Logic suggests that with unemployment at near-historic lows, and employers fighting each other for workers in every sector, economic deprivation should not be at such a peak at this time. How is it worse at the Capuchin Day Centre now than it was when the economy was in the toilet between 2009 and 2012?
Yet the volunteers at the centre weren’t making up the chaotic scenes that transpired there on Wednesday. It is just another one of those things about modern Ireland that isn’t particularly easy to square. Of course, inflation is at the root of the answer. Poorer people on low, relatively fixed incomes, such as State benefits, are hammered much harder than the rest of us by rising prices. Maybe that explains everything. Or maybe not.
There will always be the odd frostbitten cynic who will suggest that a few of the thousands of people in the Capuchin queue perhaps were not in as acute need of a free food hamper as they might at first appear to be. But that also seems to stretch the bounds of credibility, at least as a factor of any real significance.
It is perfectly arguable that modern society has softened its view on accepting charity – the proliferation of public appeals for all sorts of mundane issues on sites such as GoFundMe are reasonable evidence for that. But there remains a significant stigma around being so poor that you need outside help to feed yourself. Personally, I find it difficult to believe that anyone would queue up before dawn on a city street in freezing conditions for a free food hamper unless they needed it.
The latest ESRI research shows that 17.1 per cent of people have suffered “enforced deprivation” this year, compared to 13.8 per cent last year. That backs up the observation of volunteers with on-the-ground experience who say poverty is getting worse.

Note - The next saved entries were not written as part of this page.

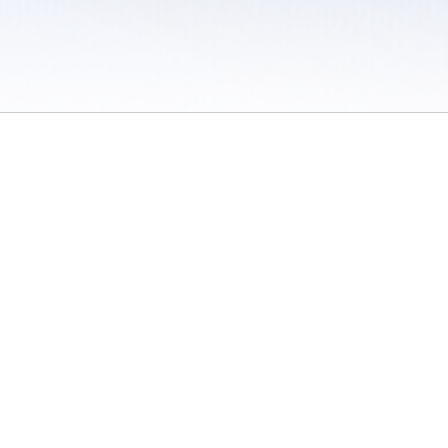
 / Do Not Sell or Share My Personal Information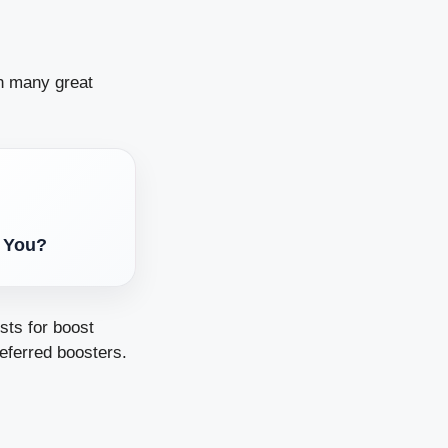
on many great
s You?
sts for boost
eferred boosters.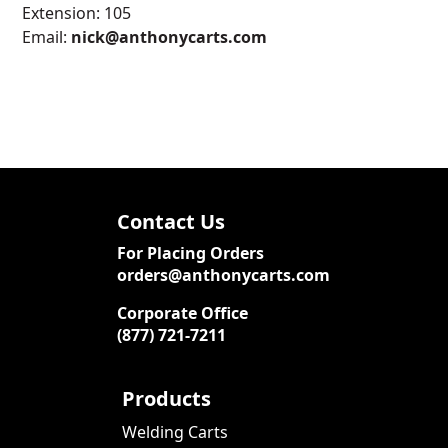
Extension: 105
Email:
nick@anthonycarts.com
Contact Us
For Placing Orders
orders@anthonycarts.com
Corporate Office
(877) 721-7211
Products
Welding Carts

Enforced deprivation is a bit of a willowy concept. You can meet the ESRI’s criteria if, say, you couldn’t afford “a morning, afternoon or evening out” in the last fortnight, and if you also couldn’t afford “to have family or friends for a drink or a meal once a month”. Those two things, taken together, don’t seem the greatest indicators of a broken society.
But the overall and consistent thrust of much of the ESRI’s research suggests that many people in Ireland are finding it increasingly hard to maintain a decent and dignified standard of living. That seems to be a fact, as much as any economic statistic that shows we have one of the strongest economies in all of Europe. That is true too.
What all of this suggests is that strong or resilient economies don’t automatically mean that every social issue adjacent to poverty can be fixed. Dublin can throw up as many shiny new office buildings as it likes, but it seems there will always be a cohort of people who fall between the cracks.
Does an acceptance of that constitute excessive fatalism? Perhaps. Commentators, of all people, rarely have the answers for issues such as these. But, increasingly, I am starting to wonder if anybody has a credible answer at all.